How do we experience poetry? This is the question I have been considering for several years.
A poem can be read from a page while sitting on a comfy chair in front of a roaring fire, on a sandy beach, in a library or on public transit. Poetry is portable.
A poem can be heard through the recitation of the poet or other person, who has taken great joy in speaking the words and sharing their love of the message held within those words. Poetry builds community.
Perhaps the most profound encounter with poetry is when the syllables resonate with our voice, when we feel the words come from our heart, touched by our emotional response to the poem. Poetry is personal.
Tonight, I am reciting Alfred, Lord Tennyson’s poem, Lady Godiva, which was written in 1840 when he was returning from Coventry to London. He pens the story of the Countess Godiva, an Anglo-Saxon lady who, according to legend, rode disrobed through the streets of Coventry after her husband promised that he would remit oppressive taxes on his tenants if she agreed to do so.
History records that the original Lady Godiva lived during the 11th century and was married to Leofric, the powerful Earl of Mercia and Lord of Coventry, who was not the villain as portrayed by Alfred Lord Tennyson.

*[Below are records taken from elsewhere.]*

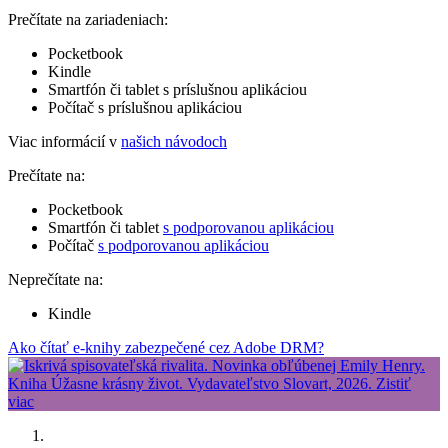
Prečítate na zariadeniach:
Pocketbook
Kindle
Smartfón či tablet s príslušnou aplikáciou
Počítač s príslušnou aplikáciou
Viac informácií v
našich návodoch
Prečítate na:
Pocketbook
Smartfón či tablet
s podporovanou aplikáciou
Počítač
s podporovanou aplikáciou
Neprečítate na:
Kindle
Ako čítať e-knihy zabezpečené cez Adobe DRM?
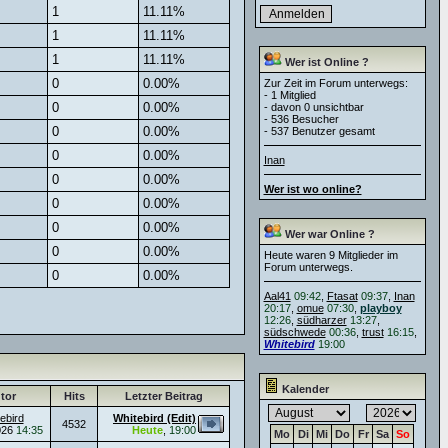
1
11.11%
1
11.11%
1
11.11%
Wer ist Online ?
0
0.00%
Zur Zeit im Forum unterwegs:
- 1 Mitglied
0
0.00%
- davon 0 unsichtbar
- 536 Besucher
0
0.00%
- 537 Benutzer gesamt
0
0.00%
Inan
0
0.00%
Wer ist wo online?
0
0.00%
0
0.00%
Wer war Online ?
0
0.00%
Heute waren 9 Mitglieder im
Forum unterwegs.
0
0.00%
Aal41
09:42
,
Ftasat
09:37
,
Inan
20:17
,
omue
07:30
,
playboy
12:26
,
südharzer
13:27
,
südschwede
00:36
,
trust
16:15
,
Whitebird
19:00
Kalender
tor
Hits
Letzter Beitrag
ebird
Whitebird (Edit)
4532
026
14:35
Heute
,
19:00
Mo
Di
Mi
Do
Fr
Sa
So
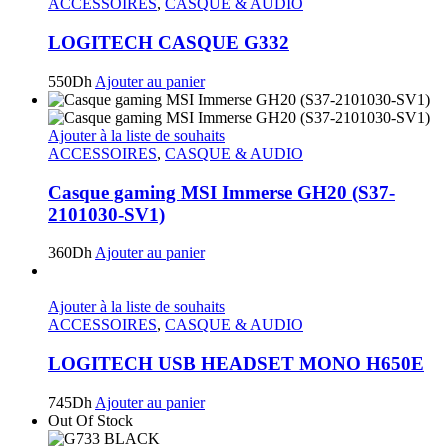
ACCESSOIRES
,
CASQUE & AUDIO
LOGITECH CASQUE G332
550
Dh
Ajouter au panier
Ajouter à la liste de souhaits
ACCESSOIRES
,
CASQUE & AUDIO
Casque gaming MSI Immerse GH20 (S37-
2101030-SV1)
360
Dh
Ajouter au panier
Ajouter à la liste de souhaits
ACCESSOIRES
,
CASQUE & AUDIO
LOGITECH USB HEADSET MONO H650E
745
Dh
Ajouter au panier
Out Of Stock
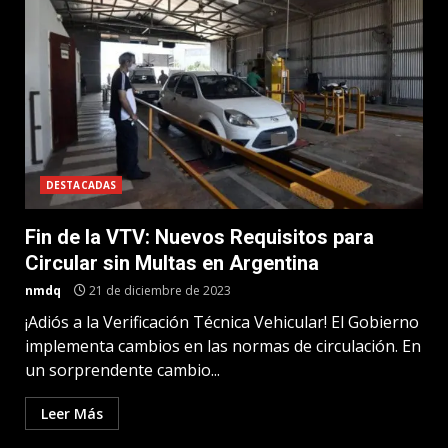
DESTACADAS
Fin de la VTV: Nuevos Requisitos para
Circular sin Multas en Argentina
nmdq
21 de diciembre de 2023
¡Adiós a la Verificación Técnica Vehicular! El Gobierno
implementa cambios en las normas de circulación. En
un sorprendente cambio...
Leer Más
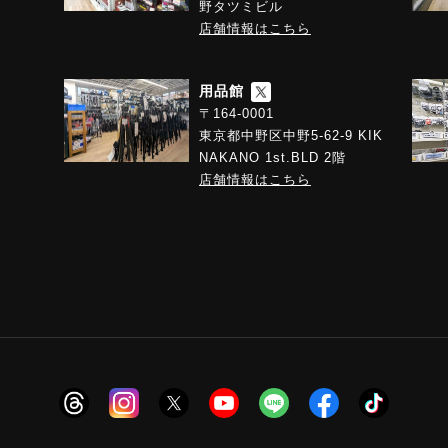
野タツミビル
店舗情報はこちら
用品館
〒164-0001
東京都中野区中野5-62-9 KIK
NAKANO 1st.BLD 2階
店舗情報はこちら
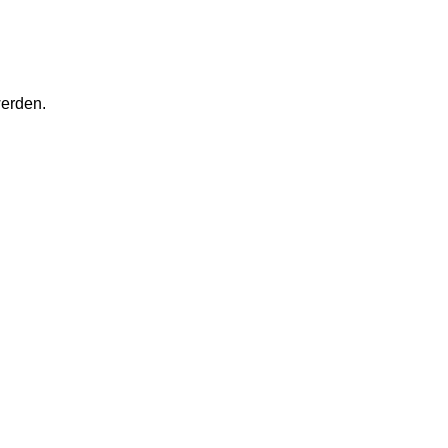
erden.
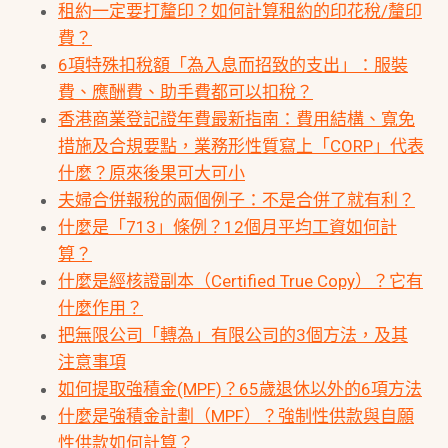
租約一定要打釐印？如何計算租約的印花稅/釐印
費？
6項特殊扣稅額「為入息而招致的支出」：服裝
費、應酬費、助手費都可以扣稅？
香港商業登記證年費最新指南：費用結構、寬免
措施及合規要點，業務形性質寫上「CORP」代表
什麼？原來後果可大可小
夫婦合併報稅的兩個例子：不是合併了就有利？
什麼是「713」條例？12個月平均工資如何計
算？
什麼是經核證副本（Certified True Copy）？它有
什麼作用？
把無限公司「轉為」有限公司的3個方法，及其
注意事項
如何提取強積金(MPF)？65歲退休以外的6項方法
什麼是強積金計劃（MPF）？強制性供款與自願
性供款如何計算？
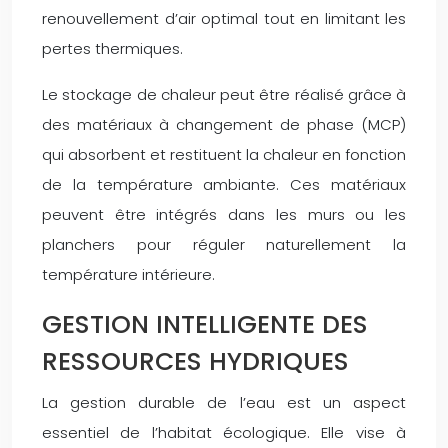
renouvellement d’air optimal tout en limitant les
pertes thermiques.
Le stockage de chaleur peut être réalisé grâce à
des matériaux à changement de phase (MCP)
qui absorbent et restituent la chaleur en fonction
de la température ambiante. Ces matériaux
peuvent être intégrés dans les murs ou les
planchers pour réguler naturellement la
température intérieure.
GESTION INTELLIGENTE DES
RESSOURCES HYDRIQUES
La gestion durable de l’eau est un aspect
essentiel de l’habitat écologique. Elle vise à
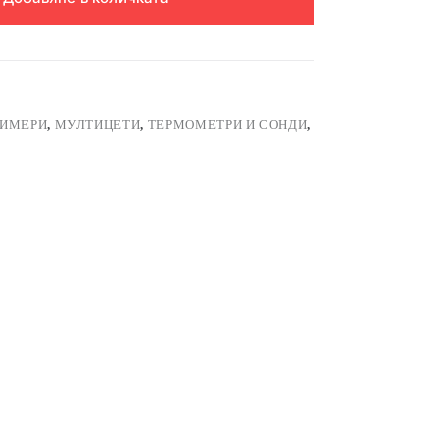
ИМЕРИ
,
МУЛТИЦЕТИ
,
ТЕРМОМЕТРИ И СОНДИ
,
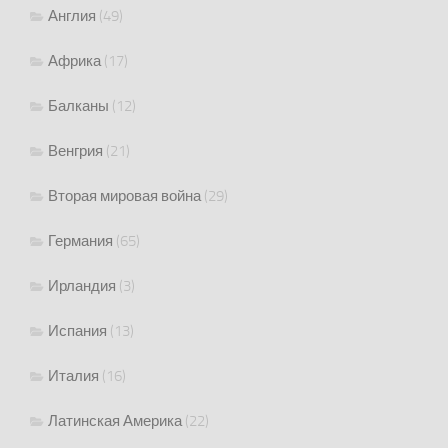
Англия
(49)
Африка
(17)
Балканы
(12)
Венгрия
(21)
Вторая мировая война
(29)
Германия
(65)
Ирландия
(3)
Испания
(13)
Италия
(16)
Латинская Америка
(22)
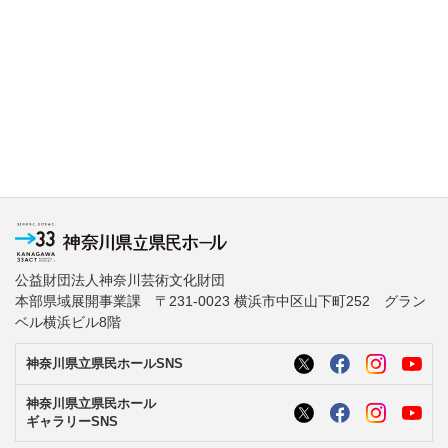
公益財団法人神奈川芸術文化財団
本部県域展開事業課 〒231-0023 横浜市中区山下町252 グラン
ベル横浜ビル8階
神奈川県立県民ホールSNS
神奈川県立県民ホール
ギャラリーSNS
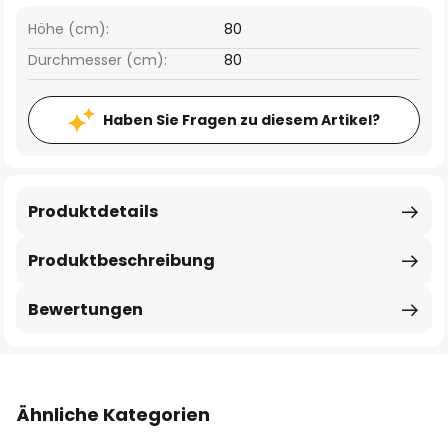
Höhe (cm):
80
Durchmesser (cm):
80
Haben Sie Fragen zu diesem Artikel?
Produktdetails
Produktbeschreibung
Bewertungen
Ähnliche Kategorien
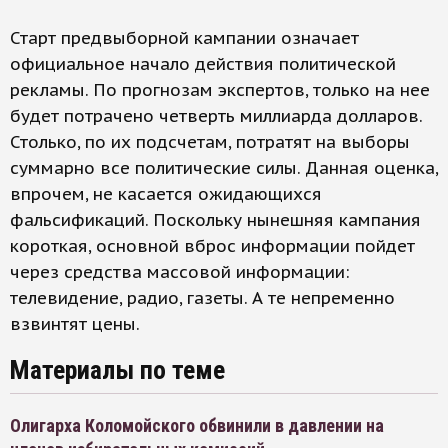
Старт предвыборной кампании означает
официальное начало действия политической
рекламы. По прогнозам экспертов, только на нее
будет потрачено четверть миллиарда долларов.
Столько, по их подсчетам, потратят на выборы
суммарно все политические силы. Данная оценка,
впрочем, не касается ожидающихся
фальсификаций. Поскольку нынешняя кампания
короткая, основной вброс информации пойдет
через средства массовой информации:
телевидение, радио, газеты. А те непременно
взвинтят цены.
Материалы по теме
Олигарха Коломойского обвинили в давлении на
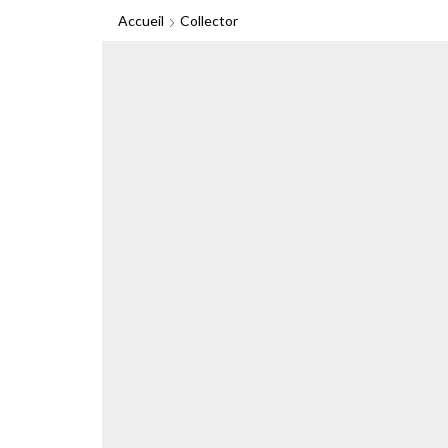
Accueil
Collector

“The historical Godiva was known for her generosity to the church, and along with Leofric, she helped found a Benedictine monastery in Coventry. Contemporary accounts of her life note that “Godgifu” was one of only a few female landowners in England in the 1000s, but they make no mention of a clothes-free horseback ride. That story appears to have first cropped up some 100 years after her death in a book by the English monk Roger of Wendover, who was known for stretching the truth in his writings” History.com
My recitation of Godiva was my first attempt at reciting Alfred Lord Tennyson, which was prompted by my visit to Coventry. I have yet to move on to Ulysses…
“I am a part of all that I have met;
Yet all experience is an arch wherethro’
Gleams that untravell’d world whose margin fades
For ever and forever when I move.
How dull it is to pause, to make an end,
To rust unburnish’d, not to shine in use!
As tho’ to breathe were life!
Thank you for joining me in Coventry with Lady Godiva and Alfred, Lord Tennyson.